Писатели третьего поколения, к которому Сартр относил и себя, заявили о себе незадолго до Второй мировой войны, когда наметился разрыв между литературным мифом и исторической реальностью. Эти писатели «не уделяли внимания истории, хотя одни объявляли о своей принадлежности к прогрессивным левым, а другие — к революционным левым силам: первые оказались на уровне повторения в духе Кьеркегора, а вторые — на уровне мнимого синтеза вечности и бесконечно малой частицы настоящего» (Сартр 2000: 189—190). Де Бовуар, как и Сартр, полагала в те годы, что французский роман переживает кризис, и предпочитала учиться писательскому ремеслу у заокеанских коллег, в первую очередь у Хемингуэя. Она ценила в его рассказах отказ от описаний, претендующих на объективность, простоту диалога и интерес к мелочам жизни. Американский автор детективов Хэммет научил ее и весьма полезному правилу: «<...> всякий диалог должен продвигать действие» (Beauvoir 1960: 353).
Важной особенностью мировосприятия де Бовуар была ее неизменная устремленность в будущее, и этим качеством она впоследствии наделит многих своих героев[9]. «Выбирать жизнь — значит всегда выбирать грядущее. Без этого порыва, который увлекает нас вперед, мы оказались бы всего лишь плесенью на поверхности земли» (Beauvoir 1945: 82), — настаивала она в 1945 году, уже после того, как на собственном печальном опыте познала, какие чудовищные формы способно явить нам будущее. Воистину, идеи, которые носятся в воздухе, не ведают границ. Устремленность к будущему охватила с начала XX века многомиллионные массы людей, подчинила себе настрой их мыслей, их желания и мечты. Вряд ли кто-нибудь успел позабыть, сколь притягательными оказались в ту пору образы светлого будущего и для нашего народа!

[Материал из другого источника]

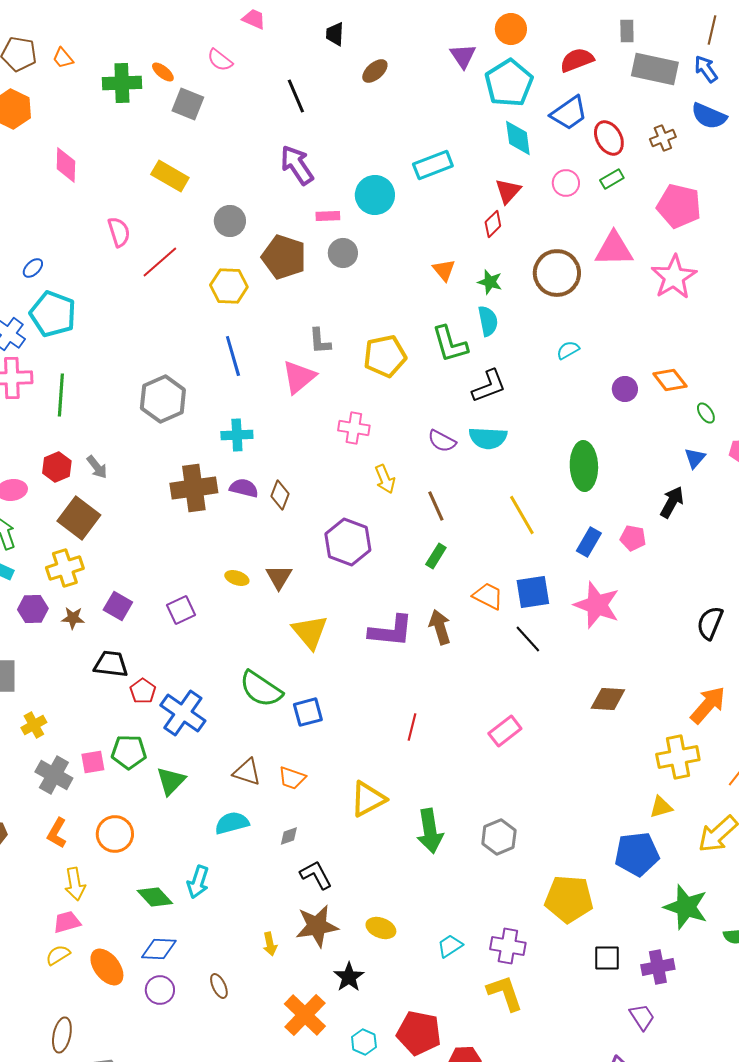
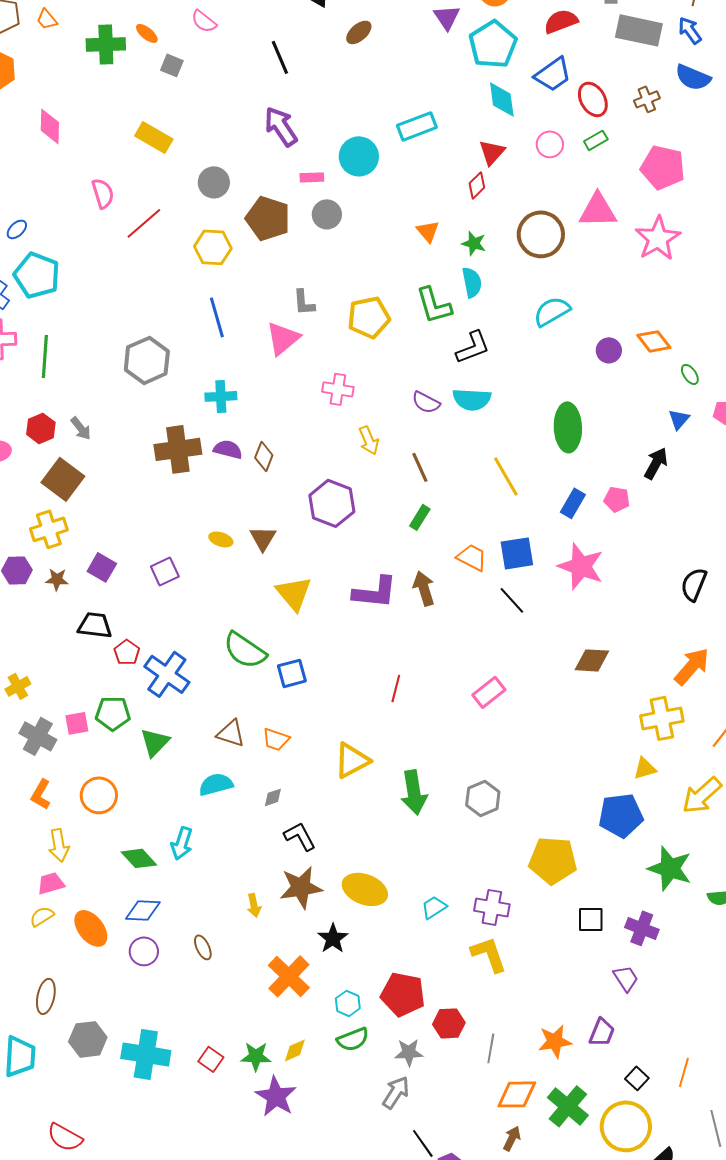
gray square: (188, 104) -> (172, 65), size x0.7
cyan semicircle: (568, 350) -> (552, 311), size x1.6
yellow ellipse: (381, 928) -> (365, 889), size x1.5
purple cross: (658, 967) -> (642, 928), turned 32

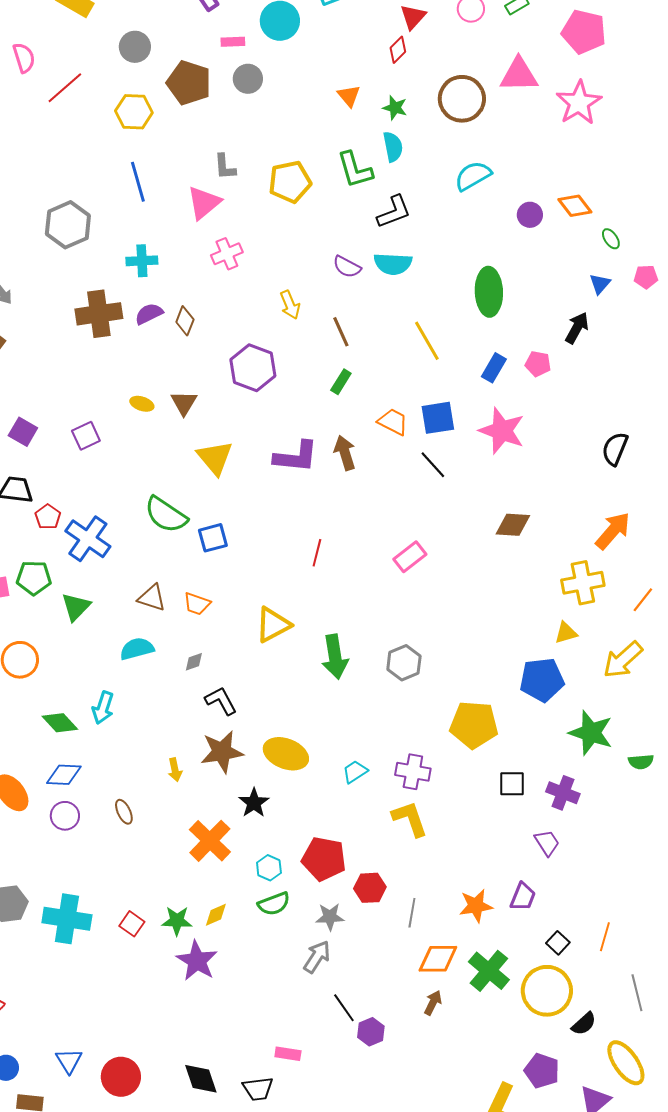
pink cross: (338, 389) -> (227, 254), moved, turned -32
purple semicircle: (228, 449) -> (149, 314), turned -40

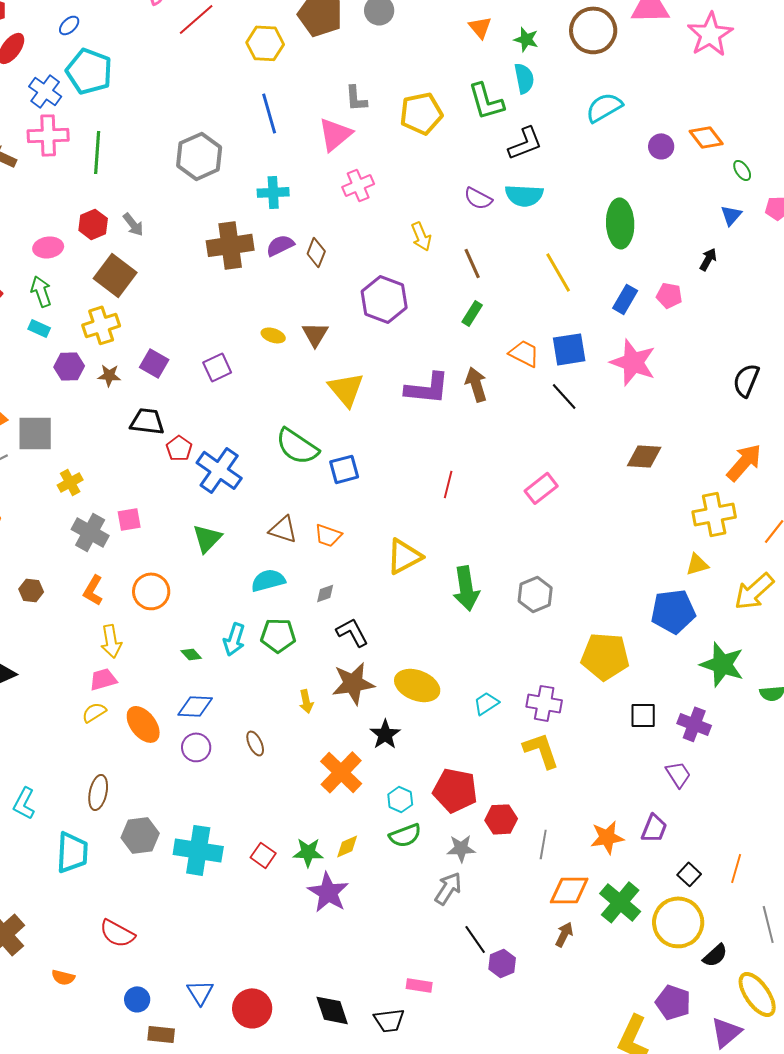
black arrow: (577, 328) -> (708, 259), size x0.7
green pentagon: (34, 578) -> (278, 635), moved
green diamond: (60, 723) -> (191, 654), size x0.6

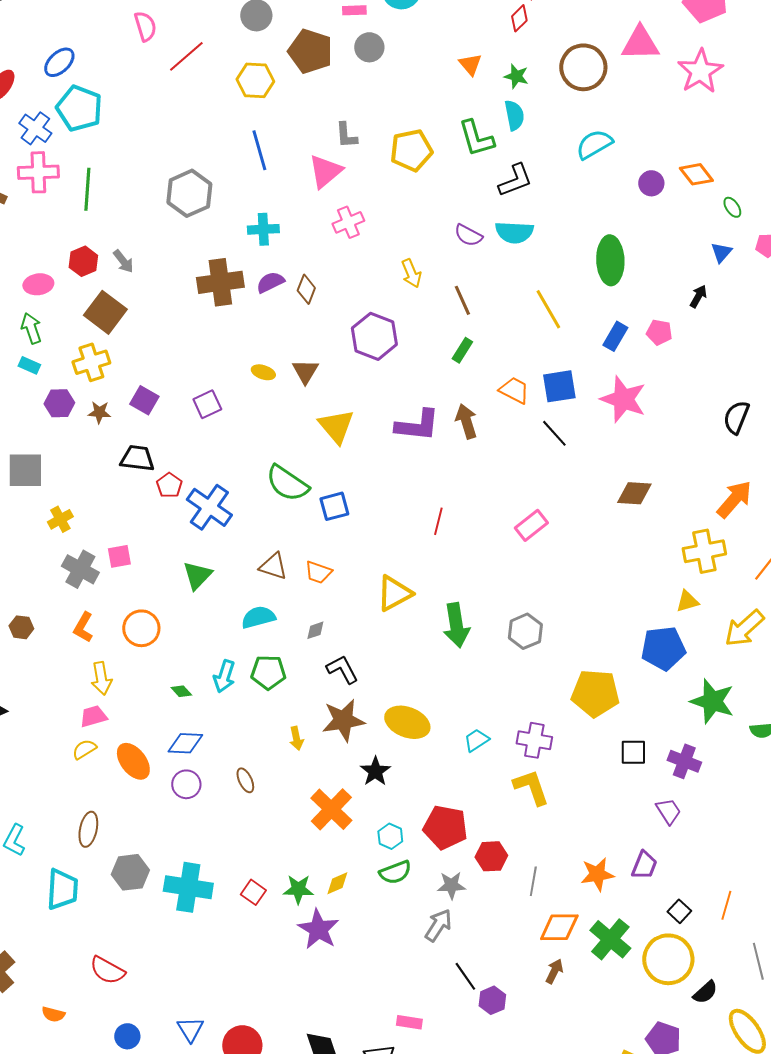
blue ellipse: (69, 25) -> (59, 62), size x1.5

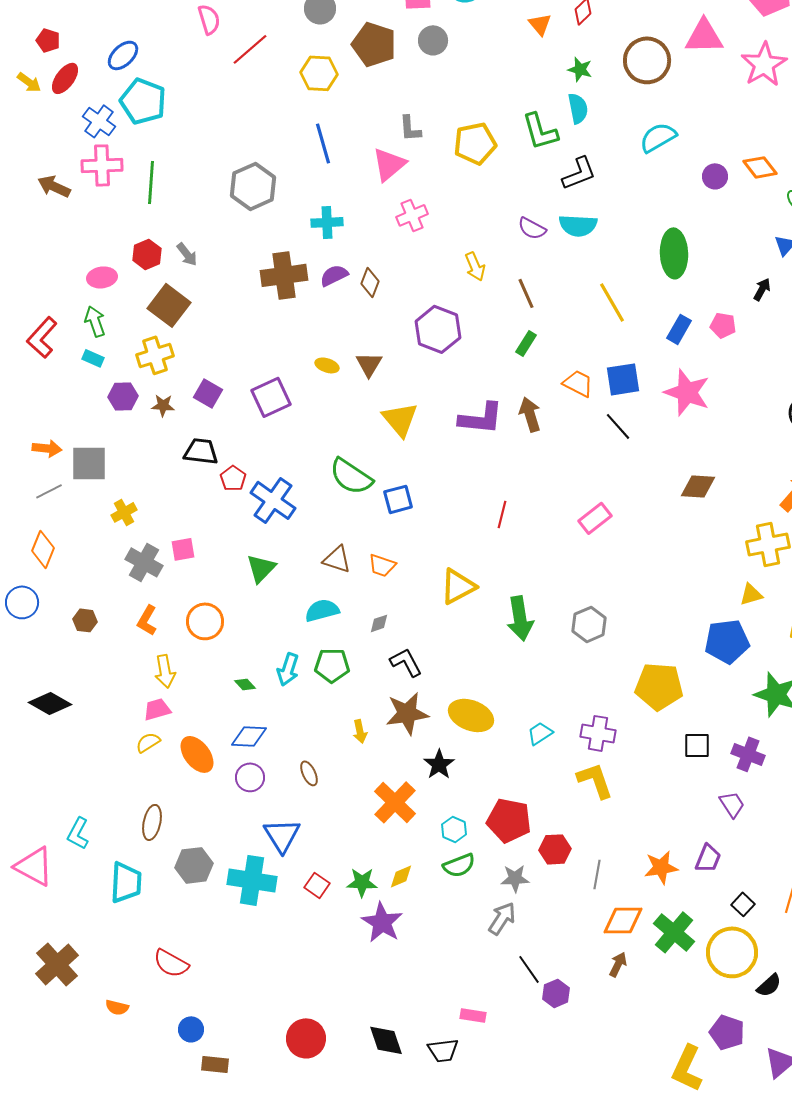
orange triangle: (470, 64) -> (540, 24), moved
purple square: (207, 404) -> (271, 397), size x1.4
blue triangle: (190, 1029) -> (282, 835), moved, size x1.4

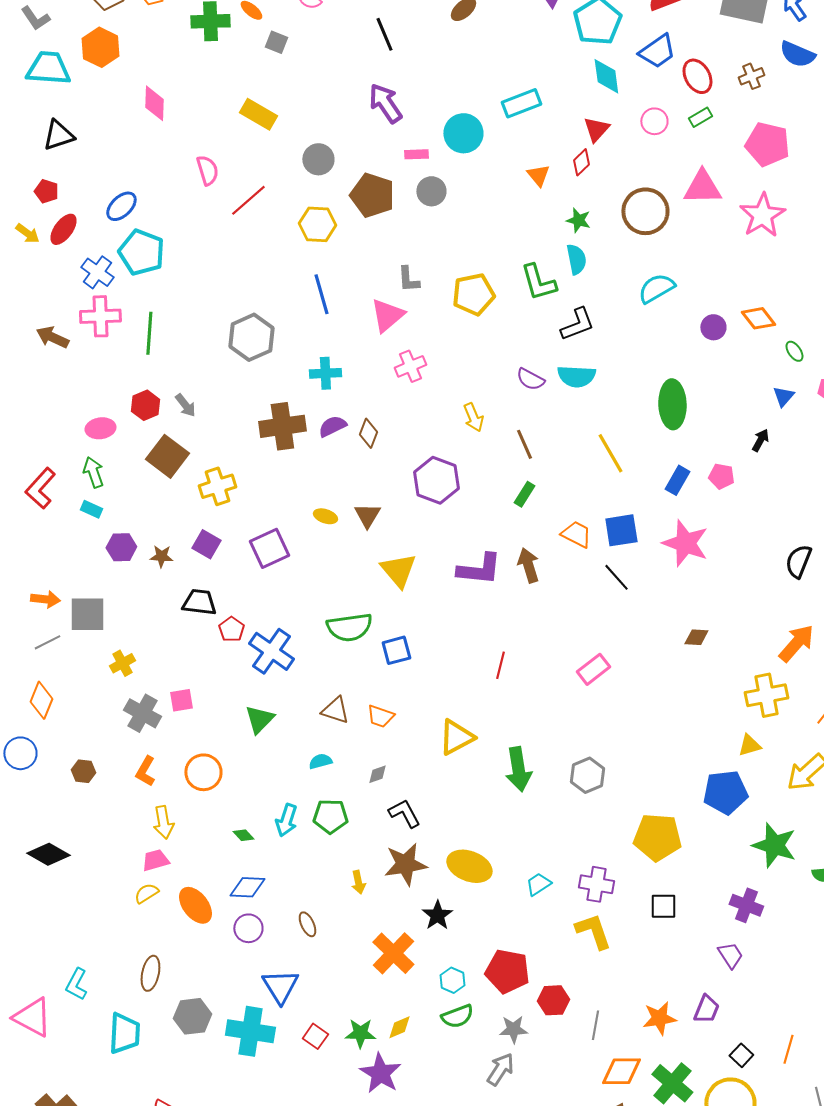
yellow cross: (155, 355) -> (217, 486), moved
green semicircle: (351, 476) -> (349, 627), turned -42
brown diamond: (698, 486) -> (696, 637), size x0.7
cyan semicircle: (322, 610) -> (320, 761), size x0.7
black square: (697, 745) -> (663, 906), moved

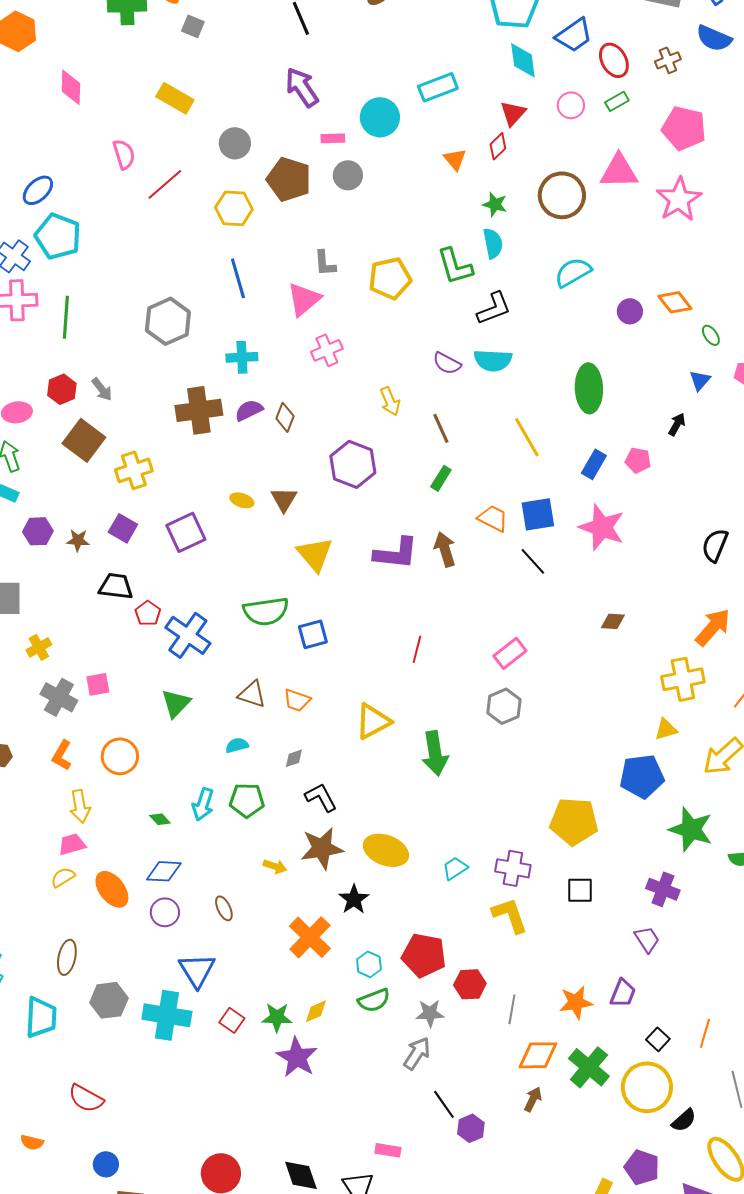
gray hexagon: (587, 775) -> (504, 706), moved
yellow arrow: (358, 882) -> (275, 866), turned -60

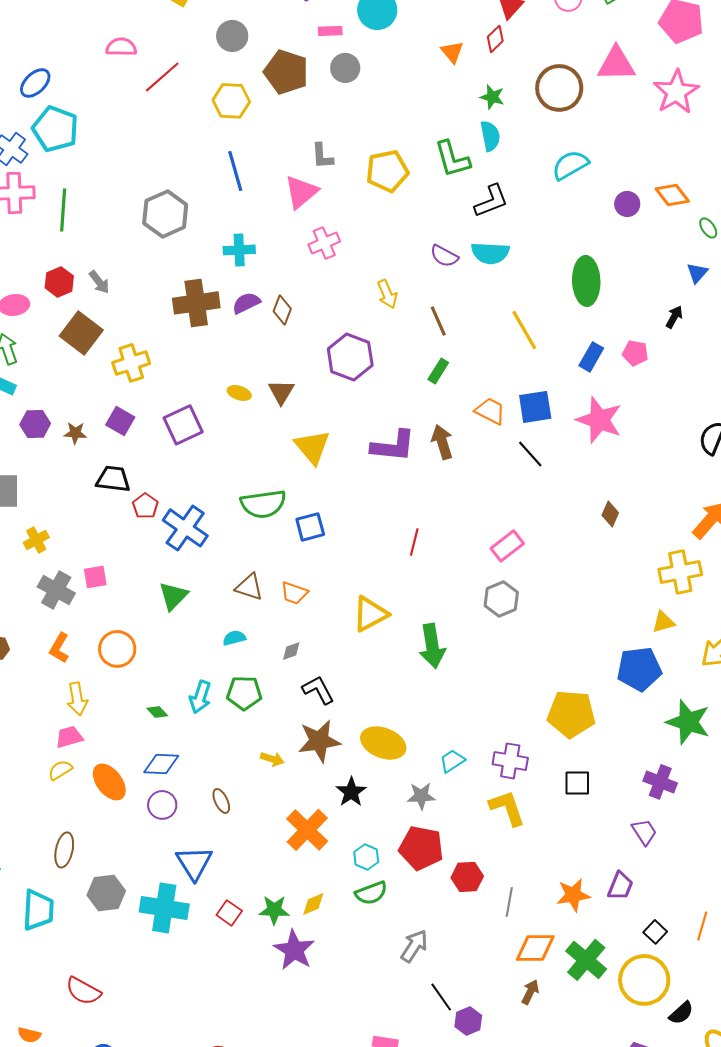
pink semicircle: (124, 154) -> (121, 47), turned -72
brown diamond: (613, 621) -> (610, 514), turned -70
gray star: (430, 1013) -> (421, 796), moved

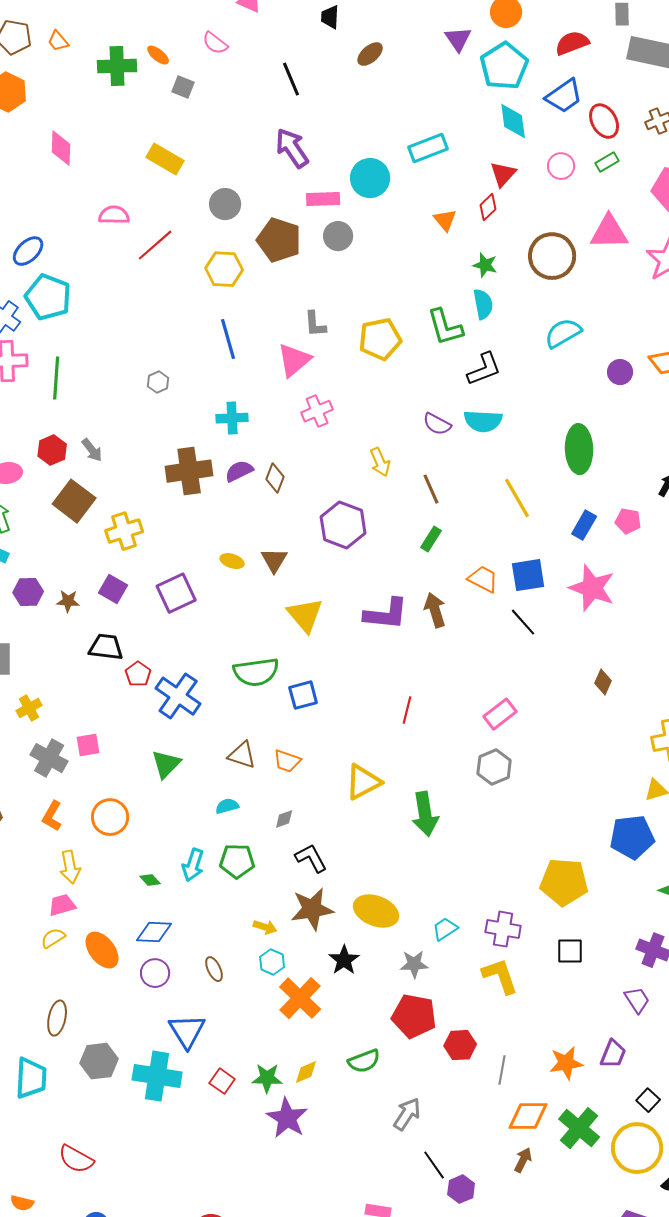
pink rectangle: (330, 31) -> (323, 199), size x1.4
gray hexagon: (165, 214) -> (158, 382), size x0.5
cyan hexagon: (366, 857) -> (272, 962), moved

Осмысливая позднее вместе с Сартром свои представления о необходимости жить наполненной жизнью, С. де Бовуар утверждала, что им всегда необходимо было, «чтобы всякая минута чему-то служила, чтобы тело доходило до предела своих возможностей, в том числе и та часть его, какой является мозг» (Beauvoir 1981: 452). В те годы они были верноподданными и законопослушными гражданами «книжного мира» и из дальнего далека взирали на грубую реальность столкновений политических сил.
В предшествовавшие Второй мировой войне десятилетия коммунизм был уже не призраком, бродившим по Европе, а, как заметил французский писатель Клод Руа, рослым, полным жизни детиной, который устрашал и воспламенял мир. Сартр и де Бовуар терпеливо ожидали всемирного пожара и очистительного катаклизма — на меньшее они не были согласны. Им глубоко претил реформизм, и они верили, что общество должно измениться сразу, кардинально и бесповоротно. Их общую позицию в 1936 году, в пору создания Народного фронта, Сартр оценивал так: «В теоретическом плане мы были экстремистами настолько, насколько это возможно» (Ibid.: 540). Практически же революционная фраза существовала для них отдельно от революционного дела, и этих молодых интеллектуалов полностью удовлетворяла игра абстракциями. Они тогда были настолько интегрированы в «книжный мир», что им казалась курьезной мысль о непосредственном участии в политической жизни. «Я верила, что писательский труд должен оставаться аполитичным» (пит. по: SBSJC 1966: 209), — вспоминала об этом времени де Бовуар. Заметим попутно, что в 50-е годы подобная отстраненность казалась ей верхом политической наивности, а в 70-е снова увлекла. Завершая разговор об эволюции взглядов писательницы на перспективы изменения общества, приведем одно из последних ее высказываний на эту тему, относящееся к 1982 году: «Я не хочу <...>, во всяком случае теперь, совершения революции, жестокой и кровавой <...> И речи нет о том, чтобы изменить общественное устройство сверху донизу. Нужно просто немного улучшить во Франции то общество, которое уже существует» (Schwarzer 1984: 126-127).